Hal böyle olunca, mahkemece kesin olan Dairemiz karar gerekçesi, davalının riski sona eren 19 adet çeke ilişkin risk bedeli olan 26.790,00 TL yönünden hesap üzerindeki blokeyi kaldırmadığı, davacıya bu bedeli ödemediği, anılan bedelin tahsili için başlatılan icra takibine haksız olarak itiraz ettiği gözetilerek davanın kabulüne karar verilmesinde bir isabetsizlik görülmemiştir.
Hüküm altına alınan alacak likit, bir başka anlatımla bilinebilir ve hesaplanabilir niteliktedir. Bu durumda, davanın kabulüne karar veren mahkemece İİK’nun 67. maddesi hükmü gözetilerek hüküm altına alınan miktar üzerinden davacı yararına icra inkar tazminatına hükmedilmesi usul ve yasaya uygundur.
Tüm bu nedenlerle ilk derece mahkemesinin davanın kabulü yönündeki kararında bir isabetsizlik görülmediğinden davalı vekilinin istinaf başvurusunun esastan reddine karar vermek gerekmiş ve takdiren aşağıdaki şekilde hüküm kurulmuştur.

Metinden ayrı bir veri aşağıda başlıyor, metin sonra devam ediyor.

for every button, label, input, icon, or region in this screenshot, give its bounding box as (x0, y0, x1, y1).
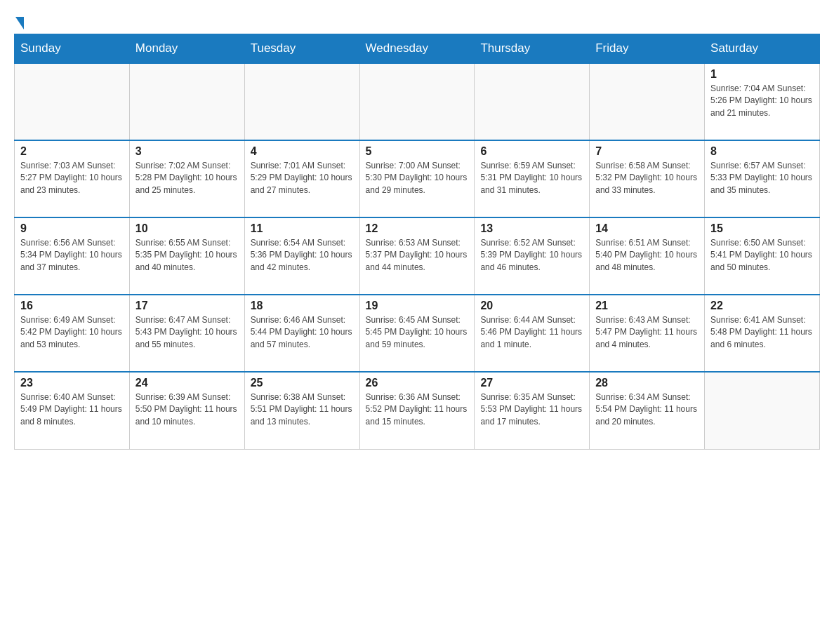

HÜKÜM: Yukarıda açıklanan nedenlerle;
1-Davalı vekilinin istinaf başvurusunun HMK’nın 353/(1)-b.1 maddesi gereğince ESASTAN REDDİNE,
2-Davalıdan alınması gerekli olan 1.830,02 TL istinaf karar harcından peşin alınan 162,10 TL istinaf karar harcının mahsubu ile bakiye 1.667,92 TL’nin davalıdan tahsili ile hazineye irat kaydına,
3-Davalı tarafından istinaf aşamasında yapılan yargılama giderlerinin üzerinde bırakılmasına,
4-İstinaf incelemesi sırasında duruşma açılmadığından davacı yararına vekalet ücreti taktirine yer olmadığına,
Dosya üzerinde yapılan inceleme sonucunda uyuşmazlık konusu miktar dikkate alındığında HMK’nın 362. maddesi gereğince kesin olmak üzere, tarafların yokluğunda oy birliği ile karar verildi. 09/02/2023

Başkan – … Üye – … Üye – … Zabıt Katibi – …
… … … …

Bu belge 5070 sayılı Elektronik İmza Kanunu hükümlerine göre UYAP sistemi üzerinden elektronik imza ile imzalanmıştır.